Bulgaria scraps nuclear deal with Westinghouse

By bne IntelliNews April 2, 2015

bne IntelliNews -

 

Bulgaria has scrapped plans to expand its sole nuclear power plant after it failed to reach agreement with supplier Westinghouse on financing for the project, Prime Minister Boyko Borisov said on April 1.

The previous Socialist-led government signed a preliminary deal on the project with Westinghouse Electric Company in August 2014. However, Borisov’s centre-right government then set March 31 as the deadline to decide whether to go ahead with the plan.

The project envisaged the construction of a 1,000MW reactor at the Kozloduy nuclear plant on the Danube River. The plant currently operates two Soviet-made 1,000MW reactors that supply 30% of the country’s power. Kozloduy’s older reactors were shut in the run-up to Bulgaria’s entry to the EU in 2007.

The Bulgarian government had invited Westinghouse to take a 49% stake in the new nuclear unit but the US-Japanese firm refused to invest in the deal, Borisov told the Bulgarian parliament on April 1. The prime minister said the country cannot afford to finance the deal unless Westinghouse joins as a strategic investor.

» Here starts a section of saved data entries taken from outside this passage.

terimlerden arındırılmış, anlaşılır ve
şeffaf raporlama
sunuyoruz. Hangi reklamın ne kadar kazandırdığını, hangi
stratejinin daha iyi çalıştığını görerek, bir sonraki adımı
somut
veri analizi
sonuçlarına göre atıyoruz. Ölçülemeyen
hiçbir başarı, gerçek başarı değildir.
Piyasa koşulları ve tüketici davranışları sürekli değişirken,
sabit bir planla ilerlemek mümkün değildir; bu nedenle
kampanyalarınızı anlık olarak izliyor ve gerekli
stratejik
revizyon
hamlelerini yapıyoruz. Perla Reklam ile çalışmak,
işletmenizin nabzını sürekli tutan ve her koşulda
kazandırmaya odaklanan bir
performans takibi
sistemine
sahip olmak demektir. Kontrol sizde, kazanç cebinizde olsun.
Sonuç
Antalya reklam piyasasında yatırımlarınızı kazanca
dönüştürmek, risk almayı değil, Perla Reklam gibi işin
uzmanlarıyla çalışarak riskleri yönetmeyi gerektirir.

“Yesterday the deadline to confirm the contract with Westinghouse for the construction of the seventh block of NPP Kozloduy, which the previous government signed, expired,” Borisov wrote on his Facebook page. “We are ready to work on the agreement if Westinghouse comes in as an investor and the project is profitable,” he added.

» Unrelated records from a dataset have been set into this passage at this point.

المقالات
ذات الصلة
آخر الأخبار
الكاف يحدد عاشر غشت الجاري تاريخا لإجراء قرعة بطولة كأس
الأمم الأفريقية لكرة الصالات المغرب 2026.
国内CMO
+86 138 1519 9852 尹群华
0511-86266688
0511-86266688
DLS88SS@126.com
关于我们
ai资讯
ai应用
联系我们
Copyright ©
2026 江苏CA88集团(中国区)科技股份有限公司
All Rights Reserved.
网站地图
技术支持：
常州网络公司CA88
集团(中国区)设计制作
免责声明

Westinghouse announced on August 1, 2014 that it had signed a shareholder agreement on the Kozloduy expansion, under which it would provide equipment, design, engineering and fuel for the plant. The company also announced that it would launch a competitive tender for the plant’s construction within the next year. The plant was due to be operational by 2023.

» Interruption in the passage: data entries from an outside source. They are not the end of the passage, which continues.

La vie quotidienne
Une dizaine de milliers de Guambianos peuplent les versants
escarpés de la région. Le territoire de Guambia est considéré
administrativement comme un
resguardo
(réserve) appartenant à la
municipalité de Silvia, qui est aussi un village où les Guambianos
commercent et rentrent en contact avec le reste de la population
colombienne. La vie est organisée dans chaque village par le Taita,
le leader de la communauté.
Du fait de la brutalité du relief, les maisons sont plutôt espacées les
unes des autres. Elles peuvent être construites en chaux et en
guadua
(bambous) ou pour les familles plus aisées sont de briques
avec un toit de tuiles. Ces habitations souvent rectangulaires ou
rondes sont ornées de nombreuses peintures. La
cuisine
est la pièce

The cost of the project was not officially disclosed. After the deal was signed in August 2014, Bulgaria’s then interim energy minister Vassil Shtonov said it would cost an estimated $8bn. However, according to the Bulgarian media, a senior Westinghouse official later said the cost was only expected to be around $5.2bn. Westinghouse has not commented on Borisov’s decision to scrap the project.

The Kozloduy expansion is the second major project to increase Bulgaria’s nuclear power generation capacity to have flopped.

Atomstroyexport, a subsidiary of Russia’s Rosatom, agreed back in 2006 to build the new Belene Nuclear Power Plant, and a deal on the construction of the plant was signed during Russian President Vladimir Putin's visit to Sofia in January 2008. However, the start of construction work was repeatedly delayed amid disputes between Bulgaria and Russia over the cost of the project, and the decision of German strategic investor RWE to withdraw.

Belene was finally scrapped by Borisov’s previous government in November 2012. After the government resigned, the decision was confirmed by the Bulgarian parliament, which voted in February 2013 to permanently abandon the project in favour of building a new unit at Kozloduy.

Bulgaria already produces considerably more electricity than it consumes - in 2012 the country generated 43.7bn kWh of power, of which 31.2bn kWh was consumed domestically, according to EIA data. This has allowed Bulgaria to establish itself as one of the Balkan region’s main power exporters, selling electricity to countries including Greece, Serbia and Turkey.